__What the exercise asks__. In the records below, find the line holding "Scent Strength" and the line holding "The concentration of". Set down both, with every line between them, exactly.

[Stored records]
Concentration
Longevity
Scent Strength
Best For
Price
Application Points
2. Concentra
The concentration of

...

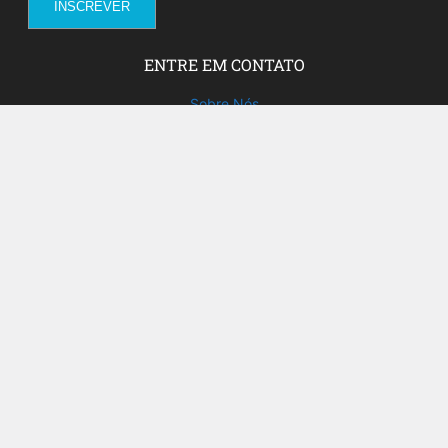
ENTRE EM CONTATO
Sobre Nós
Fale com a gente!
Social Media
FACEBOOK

__Answer space__.
Scent Strength
Best For
Price
Application Points
2. Concentra
The concentration of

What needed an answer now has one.